飛行機事故の第一報が流れたとき、友人の藤沢哲也(TF)が、すぐに家に帰れと助言してくれた。
俺は今、実家の黒川家、じいちゃんの家にいる。
ここは高校時代に使っていた自分の部屋だ。
部屋は当時のままで、何も変わっていない。
いつでも帰ってこられるようにと、じいちゃんがそのままにしておいてくれたからだ。
スマホを見ると、着信以外にもメールが入っている。
そうか、親戚のおじさん達がここに集まるのか。
でも、返信する気になれなかった。
またスマホの着信音だ。
ああ、うるさい!
ここまでしつこいのはマスコミ関係者か?
じいちゃんは有名人だけど、孫は一般人だぞ!
黒川邸のまわりでカメラを構え、中を
そこで俺は気付いた。
何か静かだ。
人間がいっぱい集まった、喧騒というものが感じられない。
また着信音。
俺は舌打ちした。
しつこい、いったい誰だ!
スマホを取って見ると、TFの表示。
友人の藤沢哲也だ。
こいつの通称はてっちゃん。
ド定番なんだが、本人はそう呼ばれるのを嫌って、TFと呼べ、と強要する変な奴だ。
ミュージシャンのTKを意識してるんだろうか?
賛同する友人はいないと思うんだが。
でも性格は冷静沈着、頭脳明晰で頼りになる奴だ。
そんな奴が、何をしつこく ······ 。
俺は電話を取った。
「もしもし。」
「おい隆司、無事か! 生きてるか!」
「何を言ってんだ? 俺は普通に生きてるぞ。」
「おまえ、今どこにいる?」
「実家の黒川家に決まってるじゃないか。すぐに帰れ、と言ったのはおまえだぞ。」
「それ、本当なんだな? 本当に大牟田の黒川家にいるんだな?」
「ああ、本当だ。嘘をついてどうする。」
「 ······ ニュースを見てみろ。おまえの実家が突然消滅したと、大ニュースになってるぞ!」
「えっ、マジか! 俺は家の中にいるぞ。」
俺は部屋のテレビに駆け寄ると、スイッチを入れた。
「 ······ 繰り返します。昨日航空機事故で亡くなった翔旭司夢幻斎、本名黒川隆久氏の福岡県の自宅が、突然消滅したとの一報が入りました。
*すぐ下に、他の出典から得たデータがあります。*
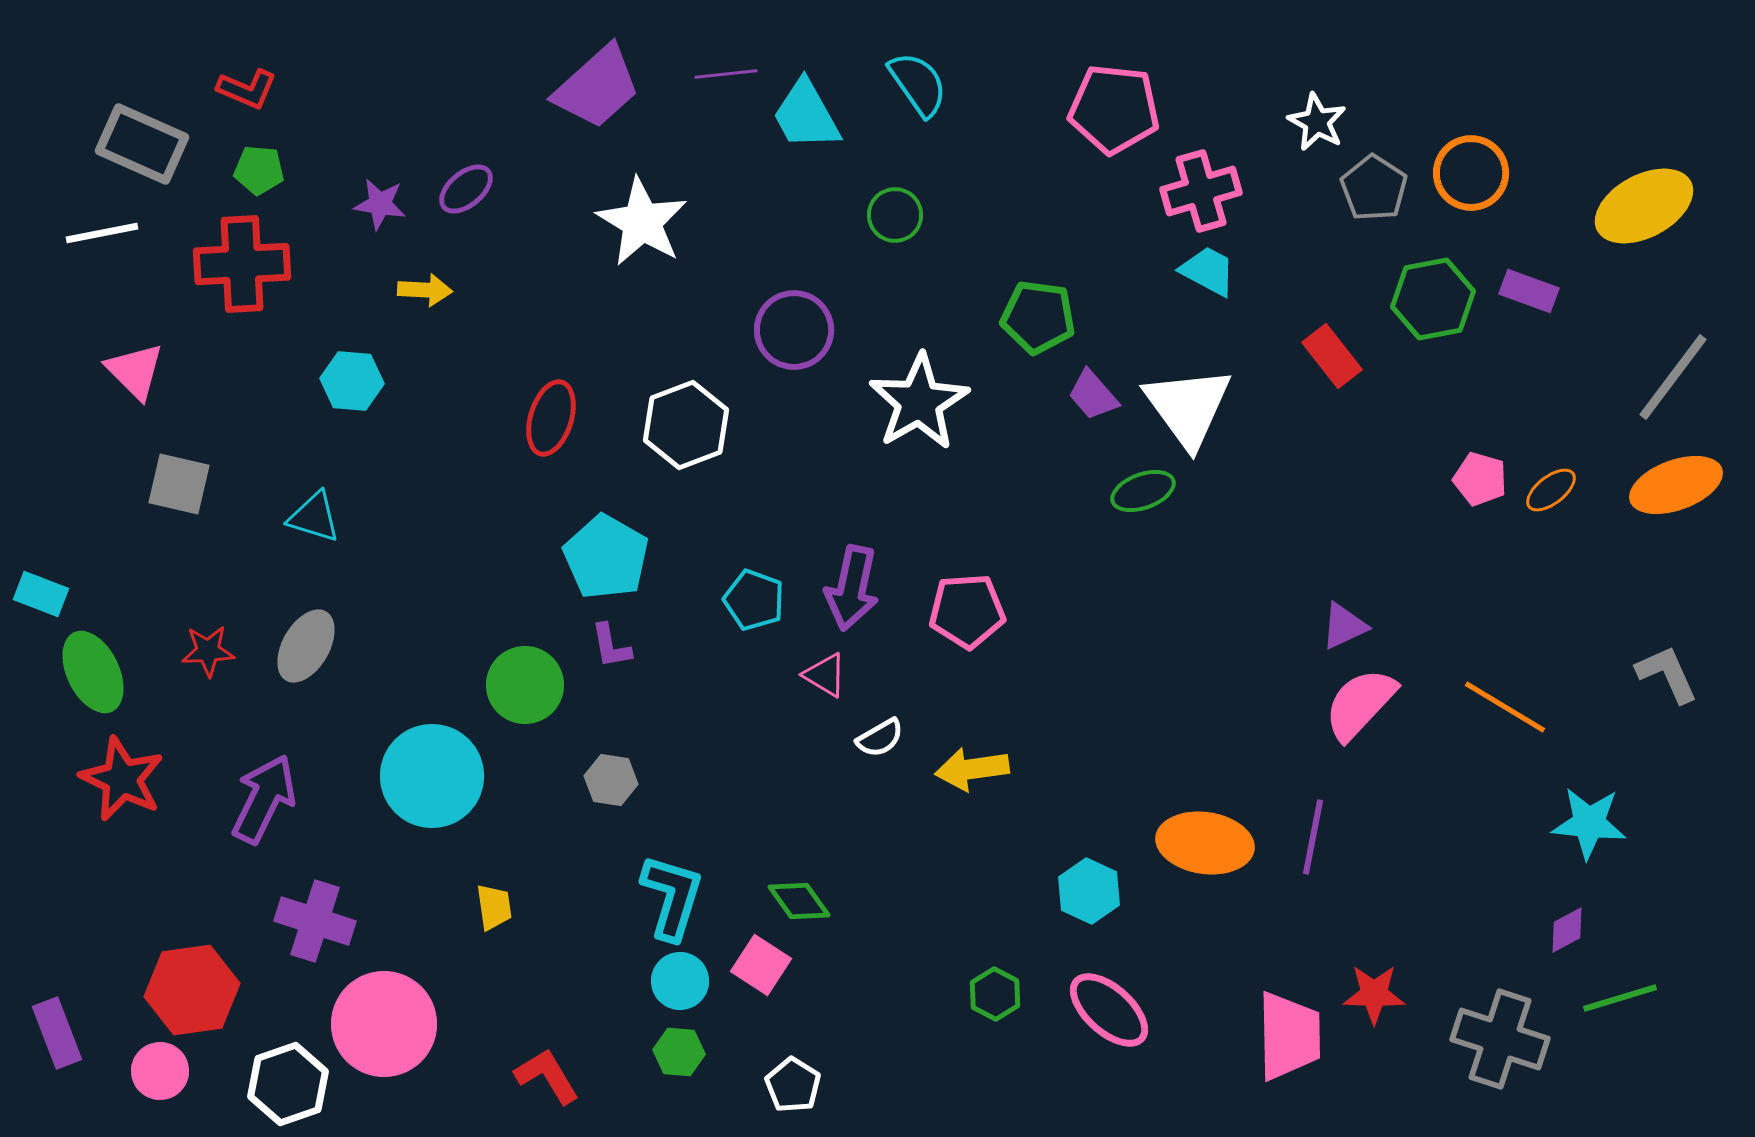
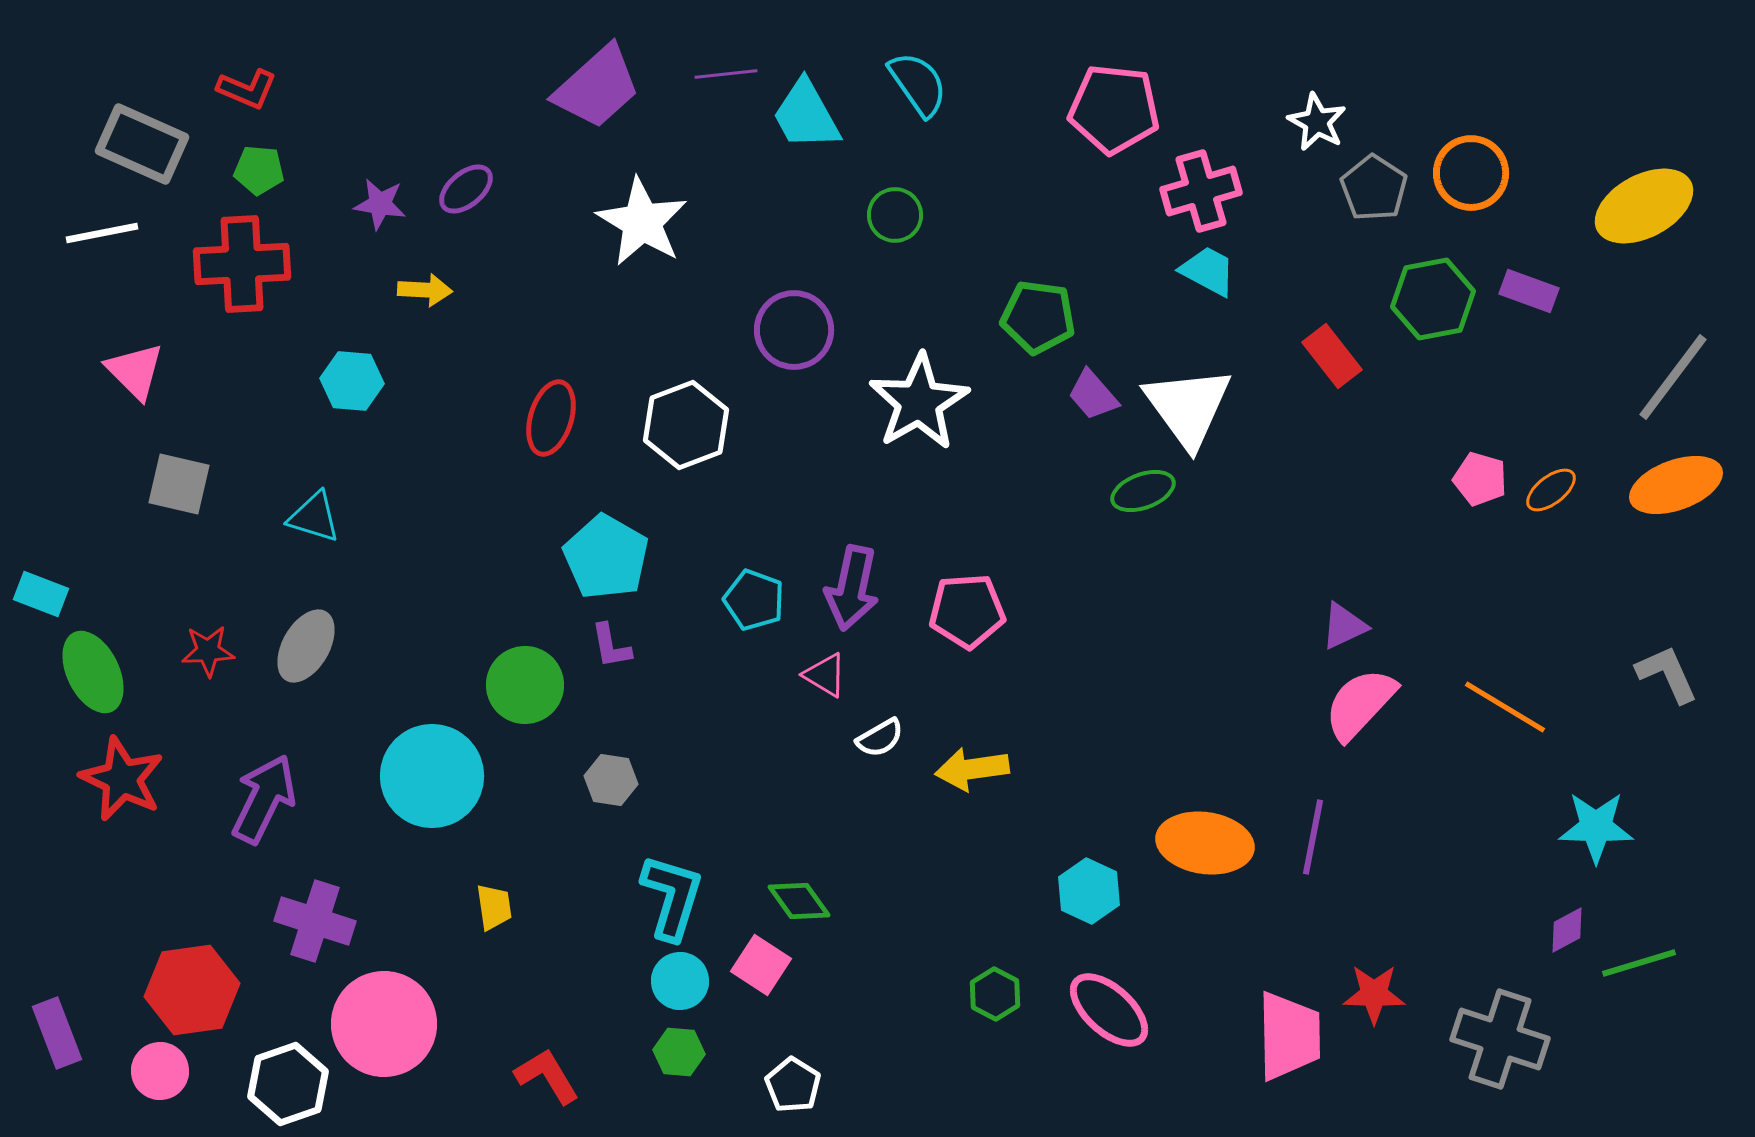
cyan star at (1589, 823): moved 7 px right, 4 px down; rotated 4 degrees counterclockwise
green line at (1620, 998): moved 19 px right, 35 px up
現地の記者によりますと、突然変な色の稲妻のようなものが湧き上がってきて、黒川邸を覆ったと思ったら、突然家全体が消滅したとのことです。これが現在の様子です。」
「家全体が、庭を含めてきれいさっぱり無くなってますね。今はちょっとした林のように見えます。あの、翔旭司夢幻斎氏の自宅ですから、何かとんでもないマジックが仕掛けてあったのでしょうかね。」
俺はそこまで聞くと、スマホを握って外に飛び出した。
黒川家は地元の名家、旧家というやつで、敷地が広くて蔵がいくつもある、いわゆる豪邸という家だ。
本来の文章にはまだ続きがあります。